After an exciting week of a major step in risk taking, I am preparing for this weekend. The big day is Sunday as I will run in my next half marathon. I will run the Chicago Half. It will be my first 13.1 mile event since Houston during Olympic Trials weekend in January. On that day, the fabulous, Jenny Paff, and Stu Evans escorted me to a personal best 1:57:23. On Sunday, I hope to shatter that and bring my personal best time down by a solid margin. Todd Smith volunteered to be my eyes for this event. Todd and I first met on June 24, 2011 on the day he guided me for the Pleasant Prairie Duathlon. The two highlights I take with me from that day are pushing 30MPH on the bike in stretches for the first time ever and closing with such a strong kick the final couple hundred meters that Todd turned to me and said, "If you have enough to finish that strongly, you weren't going all out before then." It was a major lesson in truly examining myself and whether I do in fact stop myself from going all out early in races until the end so I will look strong heading to the finish.

A couple months ago at the New York City Triathlon, Todd romped and stomped to such a tremendous finish time that not only did he win his age group, but he was the king of the age groupers as he had the fastest time of an age grouper in the entire field. He can fly. Because he has guided me before and he has learned a little bit more about me over the past year, I am confident I must bring my A game since Todd will push me. Hopefully, I will be pushing myself so he will not have to do much of it. Before I go any further, I wish to thank Todd for volunteering as he did back in February of this year. After learning of what I had achieved in my previous half marathon, he reached out to me and suggested I pick a race for this year that we could "go out and win." Within minutes of seeing his note, Jemma of Imerman Angels sent me a note stating US Road Sports had formed a partnership with Imerman Angels for the Chicago Marathon. As a result of being a major featured charity, IA athletes would be spotlighted so US Road Sports was looking for IA members to highlight. Jemma said she instantly thought of me so would I be interested in running? Of course. Here was the race for Todd and I to run. I asked him and he immediately jumped at it. I contacted Jemma and within minutes of the original note, I had agreed to run Chicago Half.
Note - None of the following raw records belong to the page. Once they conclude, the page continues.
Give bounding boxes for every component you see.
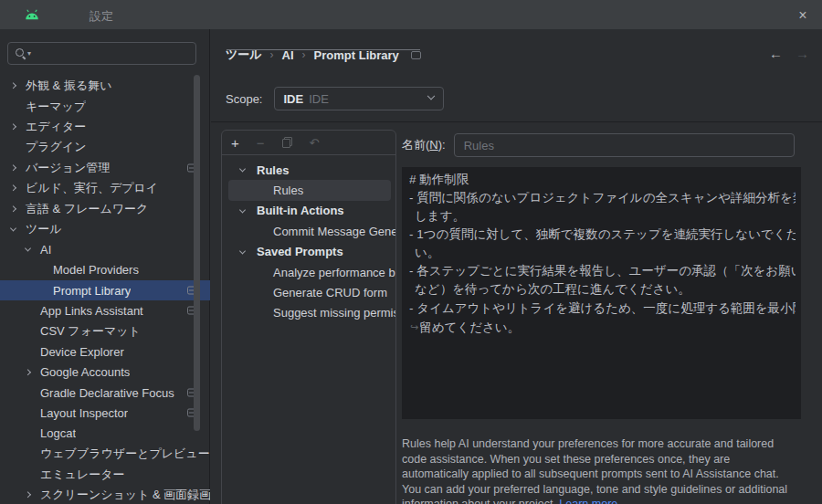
name-label-mnemonic: N [429,138,437,152]
scope-row: Scope: IDE IDE [226,87,444,110]
sidebar-item-label: キーマップ [0,99,86,115]
sidebar-item-languages-frameworks[interactable]: 言語 & フレームワーク [0,198,210,218]
editor-line-text: します。 [415,209,465,223]
search-input[interactable]: ▾ [7,42,196,65]
sidebar-item-label: ウェブブラウザーとプレビュー [0,446,210,462]
sidebar-item-ai[interactable]: AI [0,239,210,259]
sidebar-item-version-control[interactable]: バージョン管理 [0,158,210,178]
editor-line: - 質問に関係のないプロジェクトファイルの全スキャンや詳細分析を禁止 [409,189,796,207]
editor-line: # 動作制限 [409,171,796,189]
editor-line: など）を待ってから次の工程に進んでください。 [409,280,796,299]
prompt-name-input[interactable]: Rules [454,133,795,157]
editor-line: - タイムアウトやリトライを避けるため、一度に処理する範囲を最小限に↩ [409,299,796,318]
search-icon [16,48,26,59]
sidebar-item-label: Layout Inspector [0,406,128,420]
undo-button[interactable]: ↶ [310,137,320,149]
forward-arrow-icon: → [796,46,809,61]
sidebar-item-logcat[interactable]: Logcat [0,424,210,444]
sidebar-item-gradle-declarative-focus[interactable]: Gradle Declarative Focus [0,383,210,403]
breadcrumb: ツール › AI › Prompt Library [226,47,421,63]
sidebar-item-label: Google Accounts [0,365,130,379]
scope-label: Scope: [226,92,262,106]
editor-line-text: など）を待ってから次の工程に進んでください。 [415,282,690,296]
remove-button[interactable]: − [257,136,265,150]
prompt-text-editor[interactable]: # 動作制限 - 質問に関係のないプロジェクトファイルの全スキャンや詳細分析を禁… [402,167,801,419]
prompt-item-label: Rules [228,184,303,197]
prompt-item-commit-message[interactable]: Commit Message Genera... [222,221,395,241]
sidebar-item-screenshot-screen-record[interactable]: スクリーンショット & 画面録画 [0,485,210,504]
prompt-item-analyze-performance[interactable]: Analyze performance bo... [222,262,395,282]
sidebar-item-keymap[interactable]: キーマップ [0,96,210,116]
name-label: 名前(N): [402,137,446,153]
editor-line-text: - 各ステップごとに実行結果を報告し、ユーザーの承認（「次をお願い」 [409,264,796,278]
prompt-group-label: Rules [222,163,289,177]
prompt-list-panel: + − ↶ Rules Rules Built-in Actions Commi… [221,130,396,504]
sidebar-item-plugins[interactable]: プラグイン [0,137,210,157]
sidebar-item-label: ツール [0,221,62,237]
prompt-item-label: Analyze performance bo... [222,266,395,279]
sidebar-item-label: 言語 & フレームワーク [0,201,148,217]
sidebar-item-csv-format[interactable]: CSV フォーマット [0,321,210,341]
sidebar-item-label: Logcat [0,426,76,440]
name-label-post: ): [438,138,446,152]
prompt-group-saved-prompts[interactable]: Saved Prompts [222,242,395,262]
editor-line-text: - タイムアウトやリトライを避けるため、一度に処理する範囲を最小限に [409,301,796,315]
editor-line-text: - 質問に関係のないプロジェクトファイルの全スキャンや詳細分析を禁止 [409,191,796,205]
sidebar-item-app-links-assistant[interactable]: App Links Assistant [0,300,210,320]
name-label-pre: 名前( [402,138,429,152]
window-title: 設定 [90,8,113,25]
breadcrumb-separator-icon: › [302,48,306,61]
prompt-group-rules[interactable]: Rules [222,160,395,180]
prompt-item-rules[interactable]: Rules [228,180,391,200]
prompt-item-label: Generate CRUD form [222,286,387,299]
chevron-down-icon [427,92,435,100]
sidebar-item-emulator[interactable]: エミュレーター [0,464,210,484]
back-arrow-icon[interactable]: ← [769,46,783,61]
sidebar-item-prompt-library[interactable]: Prompt Library [0,280,210,300]
rules-description-text: Rules help AI understand your preference… [402,437,787,504]
editor-line-text: - 1つの質問に対して、独断で複数のステップを連続実行しないでくださ [409,227,796,241]
sidebar-item-model-providers[interactable]: Model Providers [0,260,210,280]
sidebar-scrollbar[interactable] [194,75,200,431]
editor-line-text: # 動作制限 [409,173,469,186]
prompt-group-built-in-actions[interactable]: Built-in Actions [222,201,395,221]
sidebar-item-google-accounts[interactable]: Google Accounts [0,362,210,382]
sidebar-item-label: 外観 & 振る舞い [0,78,112,94]
shared-setting-icon [187,491,197,499]
settings-content: ツール › AI › Prompt Library ← → Scope: IDE… [211,29,822,504]
settings-tree: 外観 & 振る舞い キーマップ エディター プラグイン バージョン管理 ビルド、… [0,76,210,504]
sidebar-item-label: Gradle Declarative Focus [0,386,174,400]
history-nav: ← → [769,46,809,61]
duplicate-button[interactable] [282,137,292,148]
search-options-caret-icon[interactable]: ▾ [27,49,31,58]
scope-value: IDE [283,92,303,106]
sidebar-item-label: Device Explorer [0,345,124,359]
editor-line: - 1つの質問に対して、独断で複数のステップを連続実行しないでくださ [409,226,796,244]
divider [211,121,822,122]
prompt-item-generate-crud[interactable]: Generate CRUD form [222,282,395,302]
soft-wrap-icon: ↪ [409,321,419,332]
add-button[interactable]: + [231,136,239,150]
scope-dropdown[interactable]: IDE IDE [274,87,444,110]
sidebar-item-label: CSV フォーマット [0,323,141,340]
android-studio-icon [24,8,40,21]
breadcrumb-separator-icon: › [270,48,274,61]
sidebar-item-device-explorer[interactable]: Device Explorer [0,341,210,362]
scope-hint: IDE [309,92,329,106]
prompt-item-suggest-permissions[interactable]: Suggest missing permissi... [222,303,395,323]
sidebar-item-editor[interactable]: エディター [0,117,210,137]
sidebar-item-appearance-behavior[interactable]: 外観 & 振る舞い [0,76,210,96]
sidebar-item-label: エミュレーター [0,467,125,483]
sidebar-item-layout-inspector[interactable]: Layout Inspector [0,403,210,423]
learn-more-link[interactable]: Learn more [559,498,617,504]
prompt-name-value: Rules [464,139,494,152]
sidebar-item-web-browsers-preview[interactable]: ウェブブラウザーとプレビュー [0,444,210,464]
editor-line: い。 [409,244,796,262]
close-icon[interactable]: × [793,5,813,26]
settings-sidebar: ▾ 外観 & 振る舞い キーマップ エディター プラグイン バージョン管理 ビル… [0,29,210,504]
editor-line: ↪留めてください。 [409,318,796,337]
sidebar-item-label: Model Providers [0,263,139,277]
sidebar-item-tools[interactable]: ツール [0,219,210,239]
prompt-toolbar: + − ↶ [222,131,395,155]
sidebar-item-build-execution-deployment[interactable]: ビルド、実行、デプロイ [0,178,210,198]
I am so looking forward to this as it will be the first time I will run in this event. I hope to perform well. I hope to shatter my PR along the way shining brightly for IA. It will be easy to spot Todd guiding me due to the tether around my waist. You will also be able to pick me out of the crowd if you spot the Imerman top with the name Sexy Isra on the back. Before I reach the Sunday race, I will have a chance to run in another event. I will run in the Great Lakes Adaptive Sports Association Twilight 5K on Saturday. This is the fourth consecutive year I will participate in this event. I debated whether to run in it considering I have a 13.1 mission the next day, but since my plan for this week calls for a twenty-five minute run on Saturday, I figured I might as well do it at the Twilight 5K. I am debating what the game plan should be going into the event. I have considered attempting to break my 5K best. I have also considered merely getting my miles in without concern for time. There is a part of me which wants to just push in the opening miles and then shut it down in the last mile to coast to the end. I guess I will see how my guide, Michael Crissie feels. He has been my eyes each year I have run Soldier Field 10. It can be frustrating attempting to make our way through all those runners at SF10 so I was excited to have Michael agree to run in this event where the field is capped at 500 people. With it being a small race, it allows for some open space through the streets of Lake Forest so we could turn it on so he and I can experience that feeling together. It will be a fun time.